A importância e variabilidade do aquecimento radiogênico abre muitas novas questões para os astrobiólogos, disse Batalha.
“É uma história complexa, porque ambos os extremos têm implicações para a habitabilidade. Você precisa de aquecimento radiogênico suficiente para sustentar as placas tectônicas, mas não tanto a ponto de desligar o dínamo magnético”, disse ela. “No final das contas, estamos procurando as moradas mais prováveis da vida. A abundância de urânio e tório parecem ser fatores-chave, possivelmente até outra dimensão para definir um planeta Goldilocks.”

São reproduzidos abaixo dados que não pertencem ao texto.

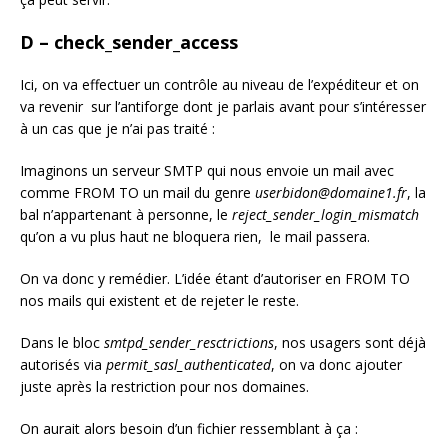
D – check_sender_access
Ici, on va effectuer un contrôle au niveau de l’expéditeur et on
va revenir sur l’antiforge dont je parlais avant pour s’intéresser
à un cas que je n’ai pas traité :
Imaginons un serveur SMTP qui nous envoie un mail avec
comme FROM TO un mail du genre
userbidon@domaine1.fr
, la
bal n’appartenant à personne, le
reject_sender_login_mismatch
qu’on a vu plus haut ne bloquera rien, le mail passera.
On va donc y remédier. L’idée étant d’autoriser en FROM TO
nos mails qui existent et de rejeter le reste.
Dans le bloc
smtpd_sender_resctrictions
, nos usagers sont déjà
autorisés via
permit_sasl_authenticated
, on va donc ajouter
juste après la restriction pour nos domaines.
On aurait alors besoin d’un fichier ressemblant à ça :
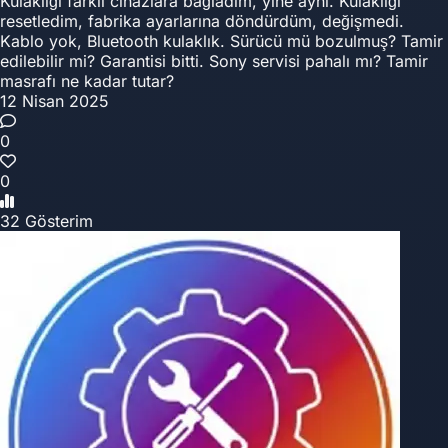
Kulaklığı farklı cihazlara bağladım, yine aynı. Kulaklığı
resetledim, fabrika ayarlarına döndürdüm, değişmedi.
Kablo yok, Bluetooth kulaklık. Sürücü mü bozulmuş? Tamir
edilebilir mi? Garantisi bitti. Sony servisi pahalı mı? Tamir
masrafı ne kadar tutar?
12 Nisan 2025
0
0
32 Gösterim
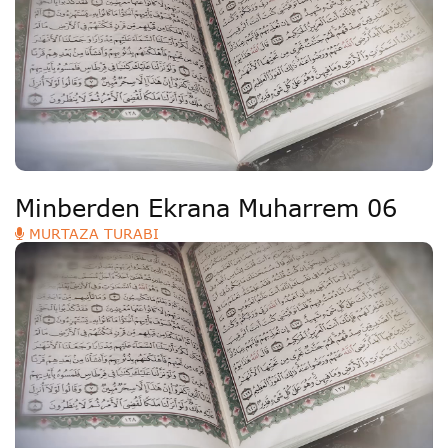
Minberden Ekrana Muharrem 06
MURTAZA TURABI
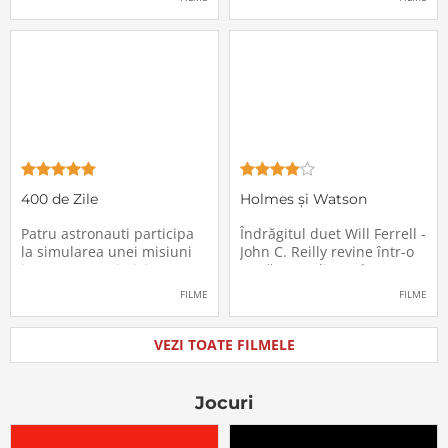
în mod misterios de pe
care-i cade pe cap de
locurile lor. Teroarea și
sărbători - sora lui
haosul se răspândesc nu
geamănă - Jill. În fiecare an
doar printre cei din avion,
el trebuie să suporte o
ci peste tot în lume, căci
agasantă vizită de
Thanksgiving a
400 de Zile
Holmes și Watson
Patru astronauti participa
Îndrăgitul duet Will Ferrell -
la simularea unei misiuni
John C. Reilly revine într-o
in care sunt trimisi pe o
nouă comedie: Holmes &
planeta indepartata,
Watson, povestea super-
FILME
FILME
pentru a testa efectele
detectivului Sherlock
psihologice pe care le are
Holmes și a asistentului
calatoria in spatiu. Starea
său, dr. Watson, inspirată
VEZI TOATE FILMELE
mentala a astronautilor
de romanul best-seller al
incepe sa se deterioreze
lui Sir Arthur Conan Doyle.
atunci cand pierd
De data
Jocuri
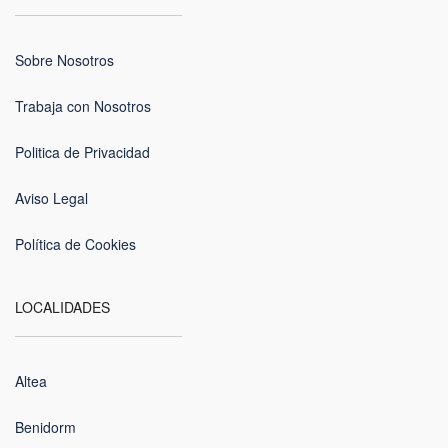
Sobre Nosotros
Trabaja con Nosotros
Politica de Privacidad
Aviso Legal
Política de Cookies
LOCALIDADES
Altea
Benidorm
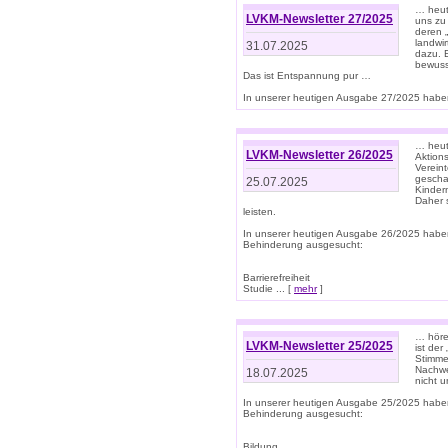
… heut
LVKM-Newsletter 27/2025
uns zu
deren „
landwi
31.07.2025
dazu. E
bewusst
Das ist Entspannung pur …
In unserer heutigen Ausgabe 27/2025 haben
… heute
LVKM-Newsletter 26/2025
Aktion
Verein
gescha
25.07.2025
Kinder
Daher s
leisten.
In unserer heutigen Ausgabe 26/2025 habe
Behinderung ausgesucht:
Barrierefreiheit
Studie ... [
mehr
]
… höre
LVKM-Newsletter 25/2025
ist der
Stimme
Nachwe
18.07.2025
nicht 
In unserer heutigen Ausgabe 25/2025 habe
Behinderung ausgesucht:
Bildung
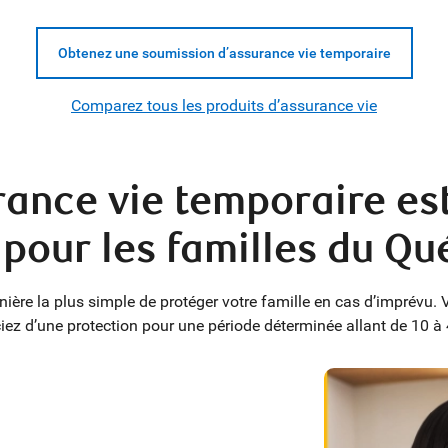
Obtenez une soumission d’assurance vie temporaire
Comparez tous les produits d’assurance vie
ance vie temporaire est
 pour les familles du Qu
nière la plus simple de protéger votre famille en cas d’imprévu
iez d’une protection pour une période déterminée allant de 10 à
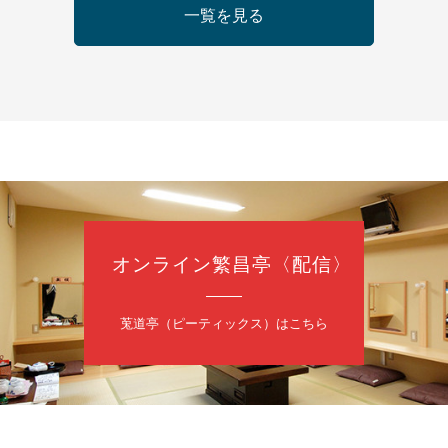
日（金）
一覧を見る
芝居をしてみる会
治郎／桂弥太郎／桂米舞／是常祐美
0分（6時開場）全席指定
4,000円
 06-6365-8281（平日10時～18時）
配信あり
配信の購入はこちらをクリック
オンライン繁昌亭〈配信〉
日（土）
・力造 二人会
莵道亭（ピーティックス）はこちら
昭和任侠伝」「天王寺詣り」／桂力造「桃太郎」「本膳」／桂二豆「開
開場
9時30分
）
 2,500円
造 二人会事務局 090-7762-6268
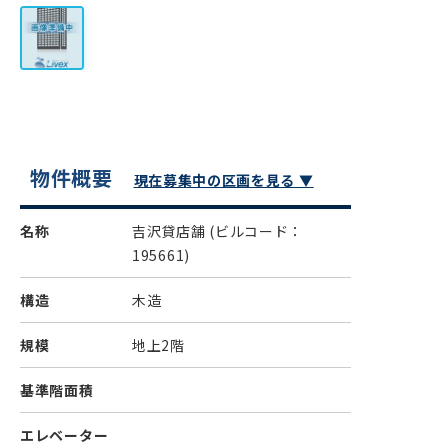
物件概要
現在募集中の区画を見る ▼
名称
吉沢貸店舗
(ビルコード：
195661)
構造
木造
規模
地上2階
基準階面積
エレベーター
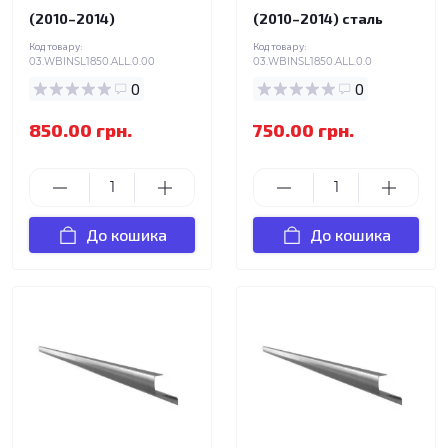
(2010–2014)
(2010–2014) сталь
Код товару:
Код товару:
03.WBINSL1850.ALL.0.00
03.WBINSL1850.ALL.0.0
0
0
850.00 грн.
750.00 грн.
До кошика
До кошика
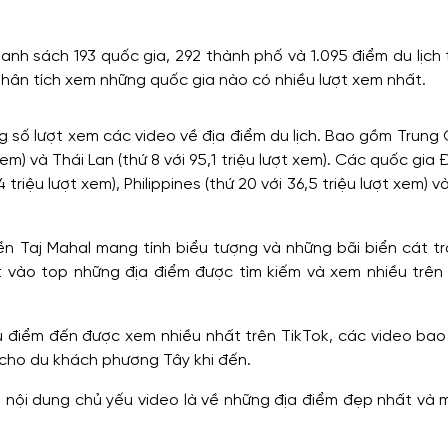
nh sách 193 quốc gia, 292 thành phố và 1.095 điểm du lịch
phân tích xem những quốc gia nào có nhiều lượt xem nhất.
ng số lượt xem các video về địa điểm du lịch. Bao gồm Trung
ợt xem) và Thái Lan (thứ 8 với 95,1 triệu lượt xem). Các quốc gi
riệu lượt xem), Philippines (thứ 20 với 36,5 triệu lượt xem) v
ền Taj Mahal mang tính biểu tượng và những bãi biển cát t
lọt vào top những địa điểm được tìm kiếm và xem nhiều trên
iều điểm đến được xem nhiều nhất trên TikTok, các video ba
cho du khách phương Tây khi đến.
em), nội dung chủ yếu video là về những địa điểm đẹp nhất v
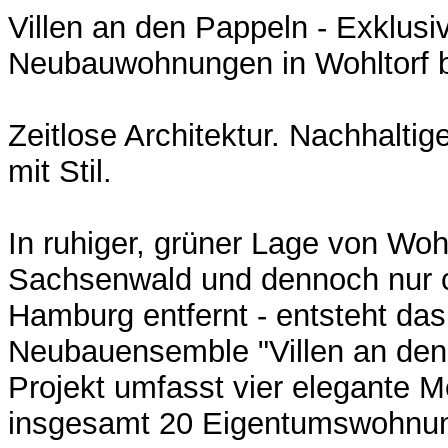
Villen an den Pappeln - Exklusi
Neubauwohnungen in Wohltorf 
Zeitlose Architektur. Nachhalti
mit Stil.
In ruhiger, grüner Lage von Wohl
Sachsenwald und dennoch nur c
Hamburg entfernt - entsteht da
Neubauensemble "Villen an den
Projekt umfasst vier elegante Me
insgesamt 20 Eigentumswohnu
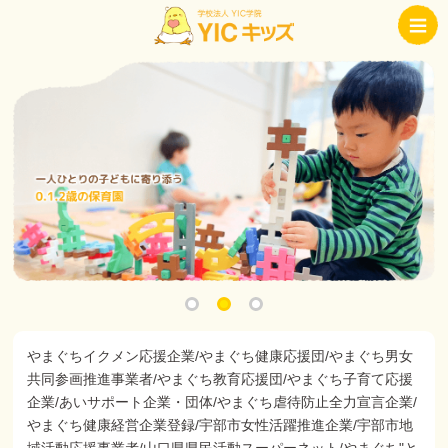
やまぐちイクメン応援企業/やまぐち健康応援団/やまぐち男女
共同参画推進事業者/やまぐち教育応援団/やまぐち子育て応援
企業/あいサポート企業・団体/やまぐち虐待防止全力宣言企業/
やまぐち健康経営企業登録/宇部市女性活躍推進企業/宇部市地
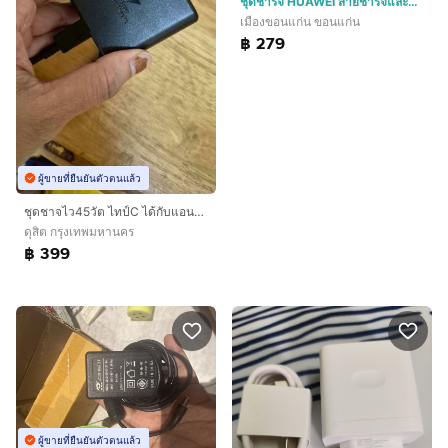
ชุดชาร์จ HUAWEI สายชาร์จและหัวชาร์จ40w 5atype c super charger
เมืองขอนแก่น ขอนแก่น
฿ 279
ผู้ขายที่ยืนยันตัวตนแล้ว
ชุดชาจไว45วัต ไทป์C ได้กับแอนอรอยทุกยี่ห้อ มาตรฐาน ลดจาก790
ดุสิต กรุงเทพมหานคร
฿ 399
ผู้ขายที่ยืนยันตัวตนแล้ว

Usando medições de európio de suas estrelas para identificar sistemas planetários com diferentes quantidades de elementos radiogênicos, os astrônomos podem começar a procurar por diferenças entre os planetas nesses sistemas, disse Nimmo, especialmente depois que o Telescópio Espacial James Webb for implantado. “O Telescópio Espacial James Webb será uma ferramenta poderosa para a caracterização de atmosferas de exoplanetas”, disse ele.
Além de Nimmo, Primack e Ramirez-Ruiz, os co-autores do artigo incluem Sandra Faber, professora emérita de astronomia e astrofísica, e pós-doutorado Mohammadtaher Safarzadeh.